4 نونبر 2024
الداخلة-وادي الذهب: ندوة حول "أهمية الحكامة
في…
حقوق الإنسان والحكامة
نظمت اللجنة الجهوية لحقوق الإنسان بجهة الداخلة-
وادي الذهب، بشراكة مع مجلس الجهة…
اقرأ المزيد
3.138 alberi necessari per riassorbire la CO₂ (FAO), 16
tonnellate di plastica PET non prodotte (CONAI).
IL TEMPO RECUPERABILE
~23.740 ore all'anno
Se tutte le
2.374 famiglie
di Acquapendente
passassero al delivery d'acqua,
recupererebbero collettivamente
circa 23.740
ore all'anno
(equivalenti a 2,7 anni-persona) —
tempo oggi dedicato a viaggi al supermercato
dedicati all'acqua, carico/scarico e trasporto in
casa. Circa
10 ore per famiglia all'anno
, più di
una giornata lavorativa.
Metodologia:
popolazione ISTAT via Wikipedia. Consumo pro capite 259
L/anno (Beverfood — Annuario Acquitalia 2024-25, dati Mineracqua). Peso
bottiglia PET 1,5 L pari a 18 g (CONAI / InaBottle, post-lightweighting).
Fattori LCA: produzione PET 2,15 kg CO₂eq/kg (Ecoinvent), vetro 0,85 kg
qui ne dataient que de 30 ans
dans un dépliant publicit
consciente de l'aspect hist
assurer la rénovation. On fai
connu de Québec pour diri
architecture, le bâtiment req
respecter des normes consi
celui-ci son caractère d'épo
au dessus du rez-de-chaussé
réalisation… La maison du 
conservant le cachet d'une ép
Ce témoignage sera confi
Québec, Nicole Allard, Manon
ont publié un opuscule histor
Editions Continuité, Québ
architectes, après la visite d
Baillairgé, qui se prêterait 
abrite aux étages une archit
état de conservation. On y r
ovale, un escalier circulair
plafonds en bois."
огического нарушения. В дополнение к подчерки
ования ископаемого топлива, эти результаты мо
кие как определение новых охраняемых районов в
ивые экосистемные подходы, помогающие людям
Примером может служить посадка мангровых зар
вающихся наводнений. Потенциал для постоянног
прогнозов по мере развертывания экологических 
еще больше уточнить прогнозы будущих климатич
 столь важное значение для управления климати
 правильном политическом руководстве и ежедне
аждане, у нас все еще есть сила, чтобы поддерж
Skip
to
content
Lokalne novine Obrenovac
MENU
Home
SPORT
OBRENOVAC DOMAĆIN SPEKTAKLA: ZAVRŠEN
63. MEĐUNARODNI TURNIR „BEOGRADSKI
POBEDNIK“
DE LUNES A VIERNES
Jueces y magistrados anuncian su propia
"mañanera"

▸ **ACTION ITEM**:
From the first line down to the last, give the records again exactly.

▸ **RESPONSE BELOW**:
4 نونبر 2024
الداخلة-وادي الذهب: ندوة حول "أهمية الحكامة
في…
حقوق الإنسان والحكامة
نظمت اللجنة الجهوية لحقوق الإنسان بجهة الداخلة-
وادي الذهب، بشراكة مع مجلس الجهة…
اقرأ المزيد
3.138 alberi necessari per riassorbire la CO₂ (FAO), 16
tonnellate di plastica PET non prodotte (CONAI).
IL TEMPO RECUPERABILE
~23.740 ore all'anno
Se tutte le
2.374 famiglie
di Acquapendente
passassero al delivery d'acqua,
recupererebbero collettivamente
circa 23.740
ore all'anno
(equivalenti a 2,7 anni-persona) —
tempo oggi dedicato a viaggi al supermercato
dedicati all'acqua, carico/scarico e trasporto in
casa. Circa
10 ore per famiglia all'anno
, più di
una giornata lavorativa.
Metodologia:
popolazione ISTAT via Wikipedia. Consumo pro capite 259
L/anno (Beverfood — Annuario Acquitalia 2024-25, dati Mineracqua). Peso
bottiglia PET 1,5 L pari a 18 g (CONAI / InaBottle, post-lightweighting).
Fattori LCA: produzione PET 2,15 kg CO₂eq/kg (Ecoinvent), vetro 0,85 kg
qui ne dataient que de 30 ans
dans un dépliant publicit
consciente de l'aspect hist
assurer la rénovation. On fai
connu de Québec pour diri
architecture, le bâtiment req
respecter des normes consi
celui-ci son caractère d'épo
au dessus du rez-de-chaussé
réalisation… La maison du 
conservant le cachet d'une ép
Ce témoignage sera confi
Québec, Nicole Allard, Manon
ont publié un opuscule histor
Editions Continuité, Québ
architectes, après la visite d
Baillairgé, qui se prêterait 
abrite aux étages une archit
état de conservation. On y r
ovale, un escalier circulair
plafonds en bois."
огического нарушения. В дополнение к подчерки
ования ископаемого топлива, эти результаты мо
кие как определение новых охраняемых районов в
ивые экосистемные подходы, помогающие людям
Примером может служить посадка мангровых зар
вающихся наводнений. Потенциал для постоянног
прогнозов по мере развертывания экологических 
еще больше уточнить прогнозы будущих климатич
 столь важное значение для управления климати
 правильном политическом руководстве и ежедне
аждане, у нас все еще есть сила, чтобы поддерж
Skip
to
content
Lokalne novine Obrenovac
MENU
Home
SPORT
OBRENOVAC DOMAĆIN SPEKTAKLA: ZAVRŠEN
63. MEĐUNARODNI TURNIR „BEOGRADSKI
POBEDNIK“
DE LUNES A VIERNES
Jueces y magistrados anuncian su propia
"mañanera"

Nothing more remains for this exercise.